At the CROMA Biennial, Lasso’s work was presented alongside other prominent artists, providing an opportunity to assess her practice within the context of Costa Rica’s contemporary art scene. Her contributions stood out for their rigorous exploration of urban themes, which challenged traditional notions of aesthetic beauty.

We learned how Lasso deliberately leaves the edges of her wooden elements rough, allowing the rawness to become part of the work’s narrative. This approach reflects her commitment to preserving the authenticity of her materials, reinforcing the themes of impermanence and transformation that underpin her practice. By embracing the imperfections and irregularities of the wood, she draws parallels to the worn and rugged surfaces of San José’s urban landscape, engaging with the unfinished and the unvarnished.

The result is work that feels grounded in the physical reality of its source material, offering a tactile connection to the city’s textures and a refusal to sanitise its complexities.
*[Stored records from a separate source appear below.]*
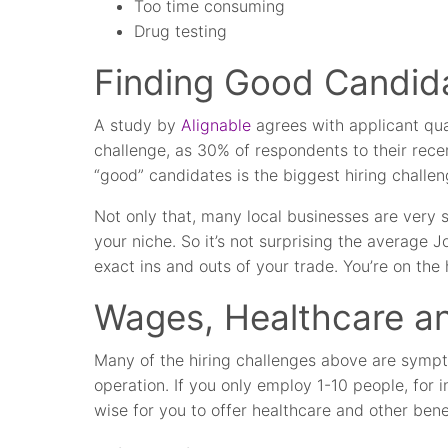
Too time consuming
Drug testing
Finding Good Candid
A study by
Alignable
agrees with applicant qual
challenge, as 30% of respondents to their recen
“good” candidates is the biggest hiring challen
Not only that, many local businesses are very 
your niche. So it’s not surprising the average 
exact ins and outs of your trade. You’re on the h
Wages, Healthcare an
Many of the hiring challenges above are sympto
operation. If you only employ 1-10 people, for in
wise for you to offer healthcare and other bene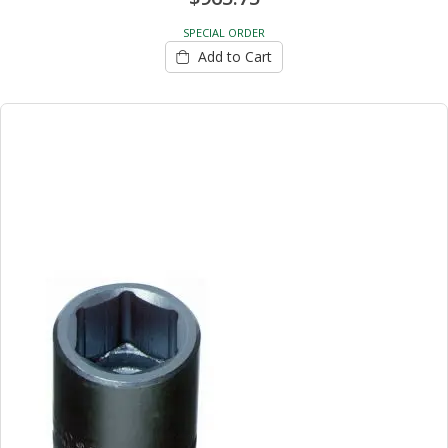
SPECIAL ORDER
Add to Cart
From Local Practice to International Recognition

Although Lasso urban decay is deeply tied to San José, her reach extends internationally. She has participated in exhibitions in Portugal, New York, and El Salvador, as well as collaborating with feminist collectives such as Casa Ma. Her selection for the Panama Fem Art Coalition internship in 2021 allowed her to expand her engagement with feminist discourses, a perspective that often informs her work.

In 2022, her practice received further recognition when her work was selected for the Visual Arts Salon at the Museo de Arte Costarricense, alongside a government grant to support her production. These achievements mark Lasso as a chronicler of urban transformation as well as a contributor to broader conversations about identity and materiality in contemporary art.

The City as a Living Entity

Lasso’s focus on San José’s surfaces reminds us that cities are not static entities but living systems shaped by time, weather, and human activity. Her ability to identify significance in the worn and the discarded encourages a reassessment of how urban spaces are experienced and valued.

Through her nuanced approach to material and subject matter, Lasso brings attention to the stories embedded in the textures of everyday life. Her work offers meditation on the relationship between place and memory, forging connections that resonate far beyond the physical boundaries of San José.

As MÍRAME observed during her recent exhibitions, Lasso urban decay practice reflects on how cities evolve and endure, making her an essential voice in the ongoing conversation about art and the urban experience.